**Requirement**
Restate word for word the lines below, from the one containing "Powiązane produkty i akcesoria" through the final line, with no pictures included.

═════ Given entries ═════

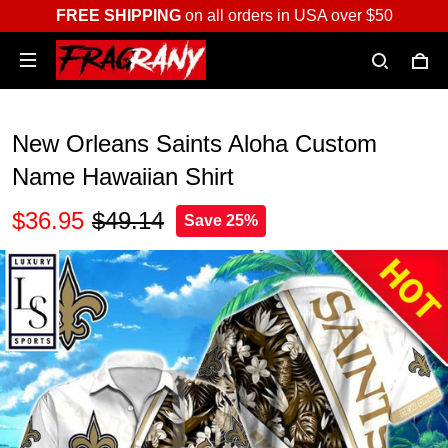
FREE SHIPPING
on all orders in USA over $50
New Orleans Saints Aloha Custom
Name Hawaiian Shirt
$36.95
$49.14
Save 25%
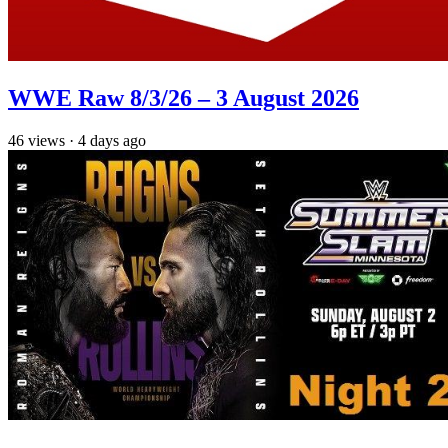
WWE Raw 8/3/26 – 3 August 2026
46
views
·
4 days ago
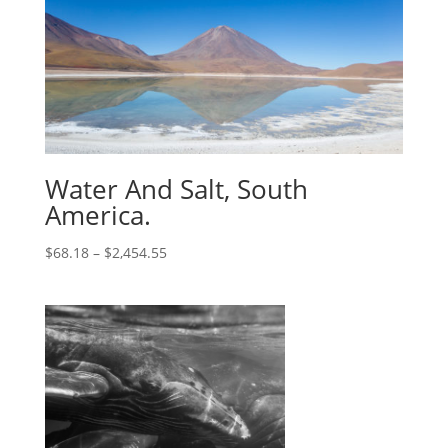
Water And Salt, South
America.
$
68.18
–
$
2,454.55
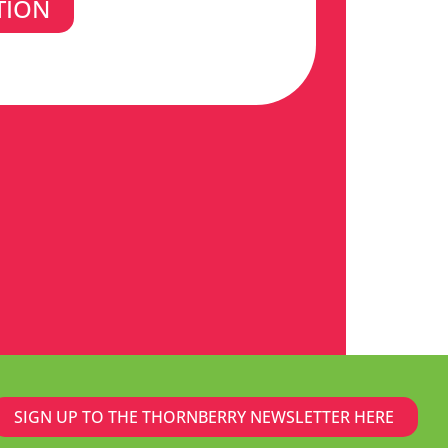
TION
SIGN UP TO THE THORNBERRY NEWSLETTER HERE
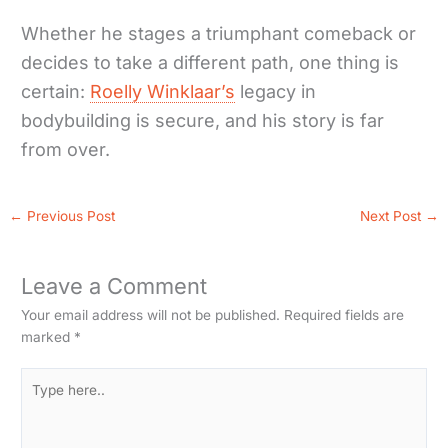
Whether he stages a triumphant comeback or
decides to take a different path, one thing is
certain:
Roelly Winklaar’s
legacy in
bodybuilding is secure, and his story is far
from over.
←
Previous Post
Next Post
→
Leave a Comment
Your email address will not be published.
Required fields are
marked
*
Type
here..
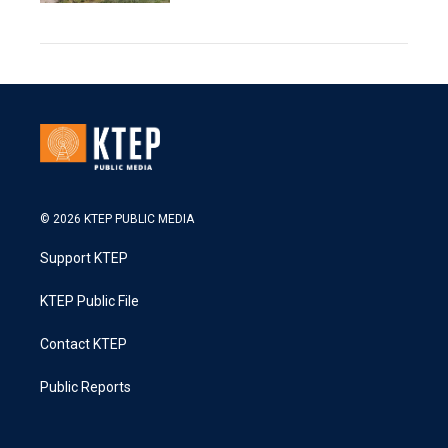
© 2026 KTEP PUBLIC MEDIA
Support KTEP
KTEP Public File
Contact KTEP
Public Reports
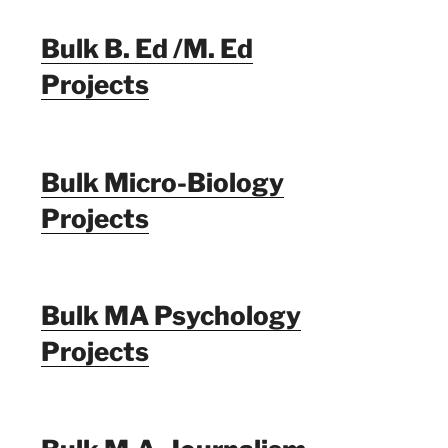
Bulk B. Ed /M. Ed
Projects
Bulk Micro-Biology
Projects
Bulk MA Psychology
Projects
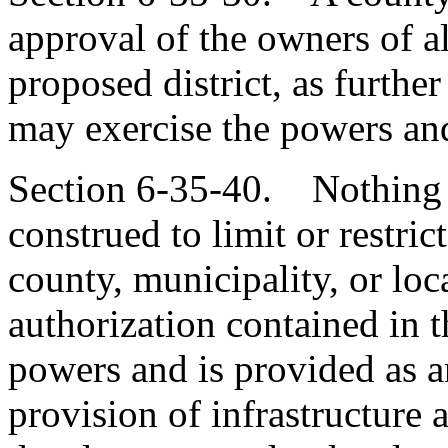
approval of the owners of al
proposed district, as furthe
may exercise the powers and
Section 6-35-40. Nothing c
construed to limit or restri
county, municipality, or loc
authorization contained in th
powers and is provided as a
provision of infrastructure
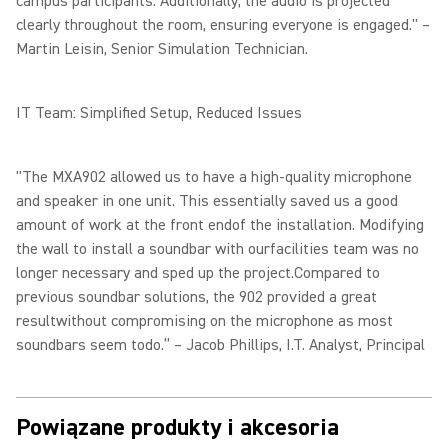
campus participants. Additionally, the audio is projected
clearly throughout the room, ensuring everyone is engaged." –
Martin Leisin, Senior Simulation Technician.
IT Team: Simplified Setup, Reduced Issues
"The MXA902 allowed us to have a high-quality microphone
and speaker in one unit. This essentially saved us a good
amount of work at the front endof the installation. Modifying
the wall to install a soundbar with ourfacilities team was no
longer necessary and sped up the project.Compared to
previous soundbar solutions, the 902 provided a great
resultwithout compromising on the microphone as most
soundbars seem todo.” – Jacob Phillips, I.T. Analyst, Principal
Powiązane produkty i akcesoria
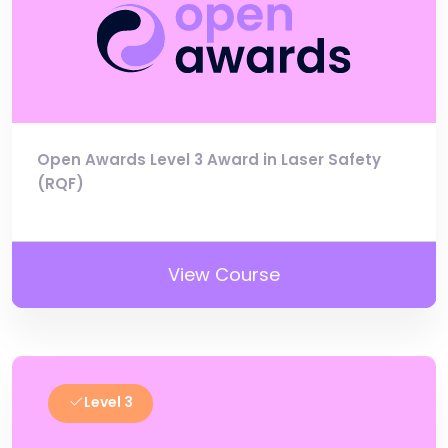
Open Awards Level 3 Award in Laser Safety
(RQF)
View Course
Level 3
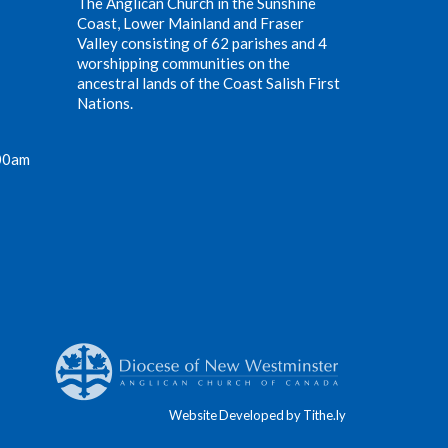
The Anglican Church in the Sunshine
Coast, Lower Mainland and Fraser
Valley consisting of 62 parishes and 4
worshipping communities on the
ancestral lands of the Coast Salish First
Nations.
00am
Website Developed by Tithe.ly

═════

**Answer**
Powiązane produkty i akcesoria
Open Awards Level 3 Award in Laser Safety
(RQF)
View Course
Level 3
The Anglican Church in the Sunshine
Coast, Lower Mainland and Fraser
Valley consisting of 62 parishes and 4
worshipping communities on the
ancestral lands of the Coast Salish First
Nations.
00am
Website Developed by Tithe.ly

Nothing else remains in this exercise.